Undoubtedly, these mega-events are a response to pent-up demand for entertainment after several years of Covid shutdowns. Fans have waited to get back to concerts, and feel they have the right to spend a little (or a lot) more to be part of the action. In all, Beyonce and Taylor Swift are predicted to earn over $300M each on ticket sales. And spending is not simply on concert tickets, either. Fans also spent lavishly on hotels, clothing, meals, and concert-related parties. 

A Win for Mass Transit 

To get them to the venue and back, transit agencies in Atlanta, Philadelpha, Los Angeles, and Boston added extra buses and trains. And, after her DC performance, Beyonce paid an additional $100,000 to ensure attendees of her concert had public transit to get home after weather delays. 

Why would Beyonce fund mass transit? For the simple reason that a bad transit experience can translate into negative media coverage. In 2015, Atlanta’s popular TomorrowWorld electronic dance festival ended early due to heavy rains. Poor transportation planning meant that attendees were stranded in the hills outside the event overnight. This was a casualty of circumstances, not fraud on the scale of the Fyre Festival. Nonetheless, it was the last time that the event, which had been held for several years, was ever staged. It’s not surprising, then, that the budget for Beyonce’s concerts allowed for funding for public transportation. 

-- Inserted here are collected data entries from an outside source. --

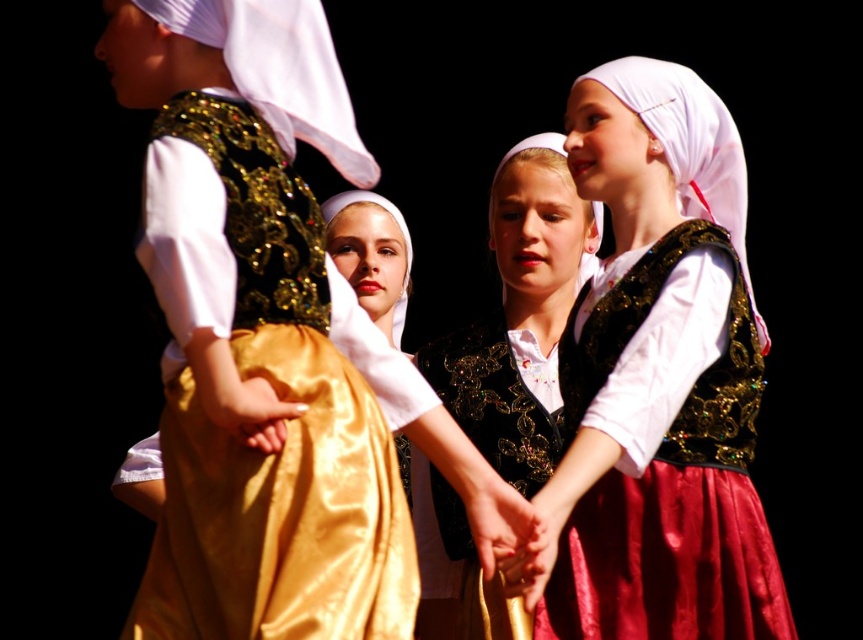 Consider the image. Based on the scene description, where is the shiny gold skirt at center located in terms of its 2D coordinates?

The shiny gold skirt at center is located at the 2D coordinates of point (662, 378).

You are organizing a cultural performance and need to arrange the shiny gold skirt at center and the smooth golden fabric at center on a stage. Given their widths, which one should be placed closer to the audience to ensure visibility?

The shiny gold skirt at center should be placed closer to the audience because it is wider than the smooth golden fabric at center, making it more visible from the front. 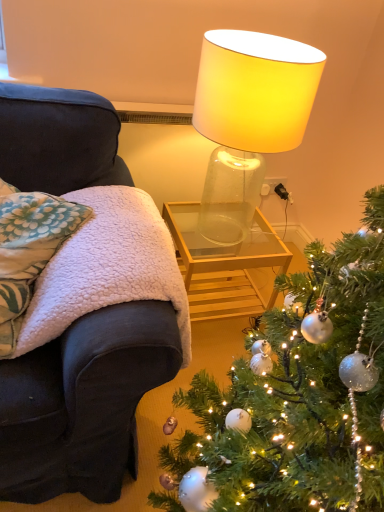 Question: Based on their positions, is white fleece blanket at left located to the left or right of translucent glass lamp at upper center?

Choices:
 (A) left
 (B) right

Answer: (A)

Question: Would you say white fleece blanket at left is inside or outside translucent glass lamp at upper center?

Choices:
 (A) outside
 (B) inside

Answer: (A)

Question: Estimate the real-world distances between objects in this image. Which object is closer to the transparent glass table at center?

Choices:
 (A) translucent glass lamp at upper center
 (B) shiny silver ornaments at lower right
 (C) fluffy white pillow at left
 (D) white fleece blanket at left

Answer: (D)

Question: Based on their relative distances, which object is nearer to the white fleece blanket at left?

Choices:
 (A) transparent glass table at center
 (B) fluffy white pillow at left
 (C) shiny silver ornaments at lower right
 (D) translucent glass lamp at upper center

Answer: (B) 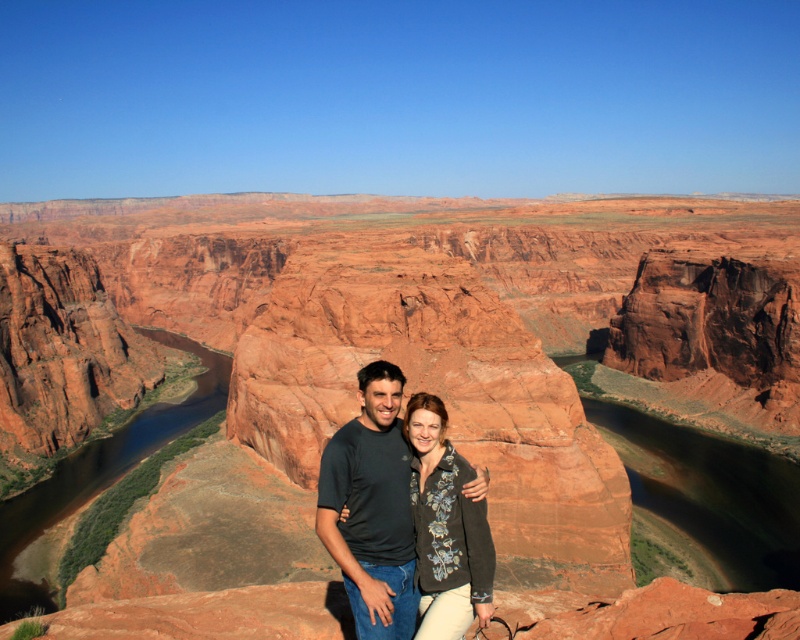 Consider the image. You are a photographer planning to take a photo of the Horseshoe Bend landscape. You want to include both the brown smooth river at center and the dark gray textured sweater at center in your shot. According to the scene description, which object is positioned closer to the camera?

The brown smooth river at center is closer to the camera because the dark gray textured sweater at center is positioned behind it.

You are standing at the viewpoint of Horseshoe Bend and see two points marked in the image. The first point is at coordinate point [720,252] and the second is at point [376,376]. Which point is closer to the edge of the cliff?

This summer’s mega concert tours may not save mass transit, but they can demonstrate to transit agencies the value of supporting events by adding buses or trains or expanding hours. They may also help introduce transit to new riders – making travel with friends to a concert a fun, social experience. This summer, even non-concert goers got an introduction to mass transit via the many social media posts from riders. 

Looking Ahead to 2024 – and Beyond 

Will we see more mass transit celebrated with blockbuster concerts? Perhaps. Although both Beyonce and Taylor Swift are mega stars who had not performed for several years, pent-up demand for other stars may be out there. Next year several tours with devoted fan bases are scheduled for US cities, including Ed Sheeran, BTS, and Adele. And of course, in 2026 the FIFA World Cup will be hosted by many of these same cities. That’s already on the radar of municipal agencies. “At Metro we are gearing up for the Olympics and Paralympic Games,” said LA Metro spokesperson Tracy Smith. “Providing services for these events is a great trial run.” Whether they are being used as test subjects ahead of the Olympics or not, concert attendees will continue to benefit from this transit trend.